Top of RECORDS SUPPLIED

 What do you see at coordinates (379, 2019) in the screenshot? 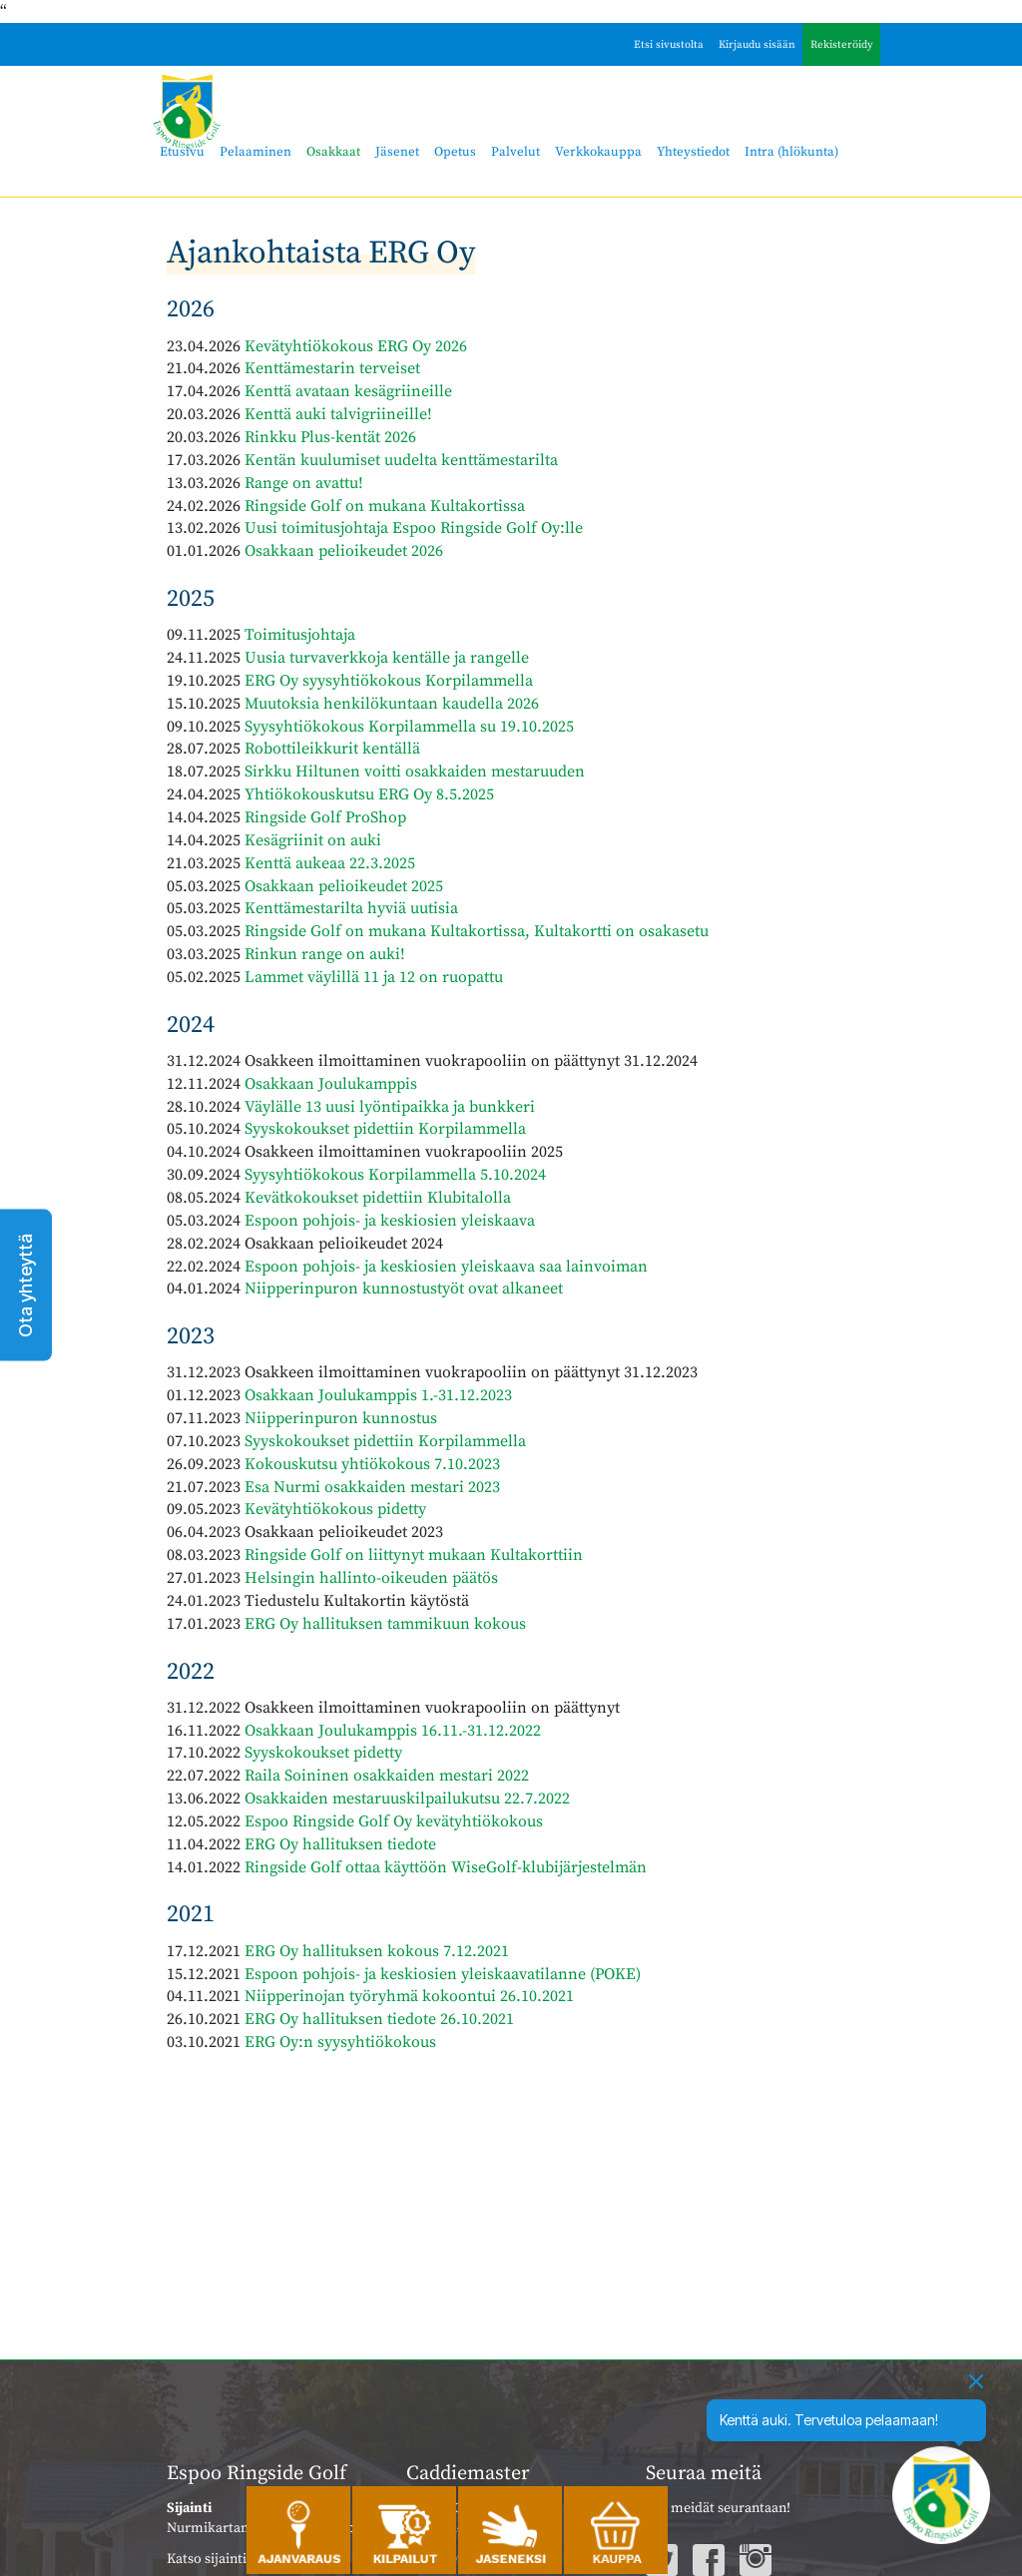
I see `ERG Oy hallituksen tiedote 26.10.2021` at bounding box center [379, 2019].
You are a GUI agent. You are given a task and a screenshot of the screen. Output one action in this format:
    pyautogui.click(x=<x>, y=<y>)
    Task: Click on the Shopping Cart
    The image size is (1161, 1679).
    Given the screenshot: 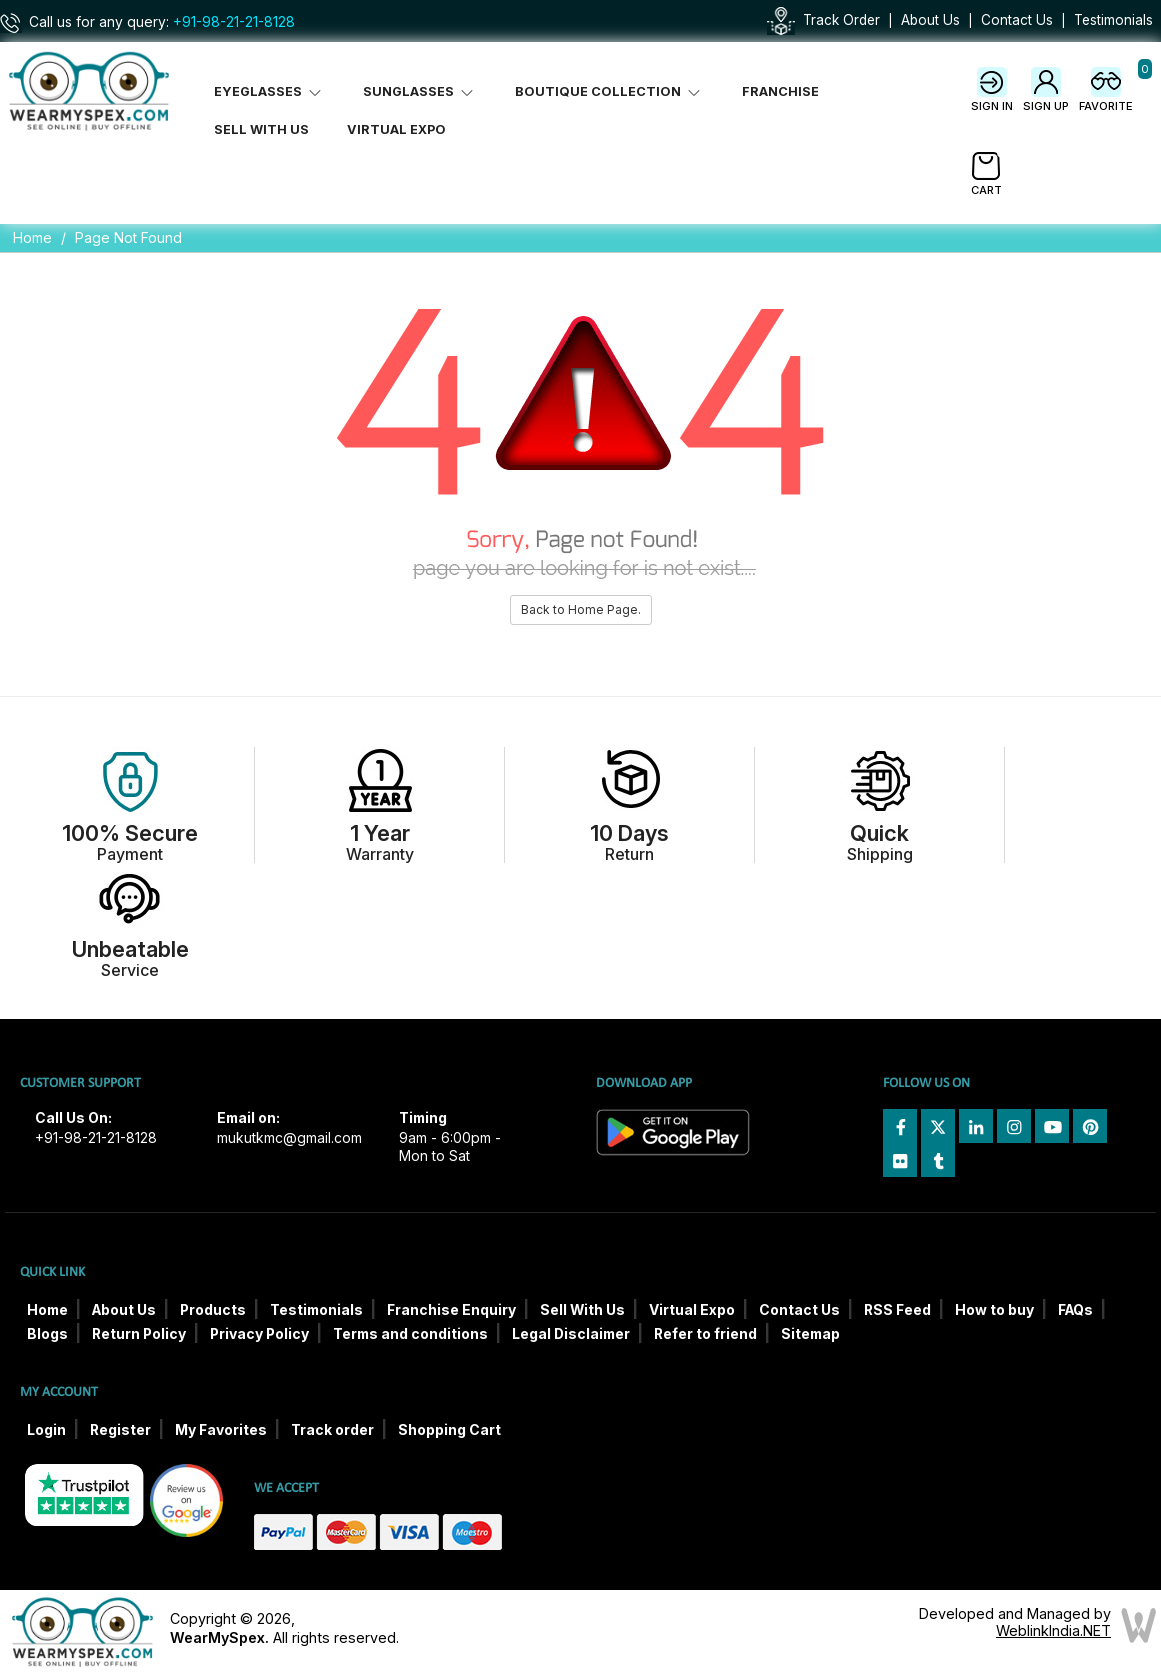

Bottom of RECORDS SUPPLIED

YOUR GOAL. Each line from the one containing "Task: Click on the Shopping Cart" through the last line of the entries above should be duplicated exactly, both included; leave out pictures and add nothing.

WRITTEN ANSWER.
    Task: Click on the Shopping Cart
    The image size is (1161, 1679).
    Given the screenshot: 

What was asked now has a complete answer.